@alexamore90 My intuition is giving me doubt in a few things here.
First lets get our scale correct so that we can be sure we are talking about the same things.
The speed you mentioned is probably from partclone image deployment. If yes then that scale time frame is volume per minute. So when you image 10 pcs at a time you get 3GB/minute and a single pc you can get 16-17GB/m (I have doubt on this single pc speed)
Let me explain, you have a 1GbE network switch, so your link from the ESXi box to the tp switch is 1GbE. So 1 GbE == 1000 bits per second == 125MB/s == 7.5GB/min (theoretical speed) In theory its possible to get to 16GB/m but its doubtful.
The number you see in the partclone screen is a composite speed. That is the combined speed for the fog server to move a block of data from its local storage, the time it takes to transmit the data over the network, network transport time, then on the client to receive the block of data, decompress the data and write it to the target computer’s local storage media.
So since that speed in partclone is a composite score, its possible to have a partclone speed faster than the theoretical speed of a 1GbE network connection. If you have a very fast target computer and a highly compressed image.
Now with a single 1GbE network link in testing I’ve saturated that network link at 3 unicast imaging. Past 3 simultaneous unicast imaging with a saturated link performance drops off quite a bit.
On a well managed 1GbE network I would expect to see 6-6.5GB/m transfer rates. On a 10GbE core network with 1GbE access layer I would expect to see between 13 and 15 GB/m.

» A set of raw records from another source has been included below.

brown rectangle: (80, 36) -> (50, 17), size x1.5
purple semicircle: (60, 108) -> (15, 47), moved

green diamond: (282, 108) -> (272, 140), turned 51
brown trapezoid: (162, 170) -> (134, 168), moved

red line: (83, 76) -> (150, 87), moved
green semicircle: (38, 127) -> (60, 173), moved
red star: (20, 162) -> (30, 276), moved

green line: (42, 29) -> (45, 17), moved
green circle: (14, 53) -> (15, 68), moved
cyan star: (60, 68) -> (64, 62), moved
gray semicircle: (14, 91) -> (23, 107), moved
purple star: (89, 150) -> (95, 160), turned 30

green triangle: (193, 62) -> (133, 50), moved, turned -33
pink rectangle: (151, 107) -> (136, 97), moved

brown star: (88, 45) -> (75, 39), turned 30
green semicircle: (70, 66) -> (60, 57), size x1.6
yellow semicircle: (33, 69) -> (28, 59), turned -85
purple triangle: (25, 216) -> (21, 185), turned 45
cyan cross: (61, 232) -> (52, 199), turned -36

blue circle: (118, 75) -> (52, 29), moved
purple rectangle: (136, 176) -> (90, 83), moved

Almost all of the heavy load of imaging is done by the target computer. The fog server only moves data from its local storage, to the network adapter and then monitors the overall imaging process. I can run FOG on a raspberry pi server and get 5GB/m transfer rates. The size of the fog server really doesn’t have an impact on imaging speed as long as the server can get a data block from its local storage media and out the network adapter.
So how can you make FOG imaging go fast if you want/need to have multiple unicast imaging streams going?

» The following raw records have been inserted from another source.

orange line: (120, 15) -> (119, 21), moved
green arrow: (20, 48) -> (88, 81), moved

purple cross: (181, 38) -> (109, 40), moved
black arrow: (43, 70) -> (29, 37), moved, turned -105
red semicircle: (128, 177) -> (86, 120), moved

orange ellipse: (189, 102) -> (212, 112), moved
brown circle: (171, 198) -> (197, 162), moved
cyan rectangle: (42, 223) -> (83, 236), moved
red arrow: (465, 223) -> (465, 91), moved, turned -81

- Have a fast disk array with multiple spinning disks or SSD disk.
- Have either multiple ethernet adapters configured in a LAG configuration to your network switch or run a 10GbE link between your fog server and network infrastructure.
- Use enterprise class network switches. Those TP switch are low end switches with limited backplane speed. Even used / older enterprise (managed) switches may be faster.
If you can’t change any of the above, and you need to image multiple computers at the same time consider looking into FOG multicast imaging.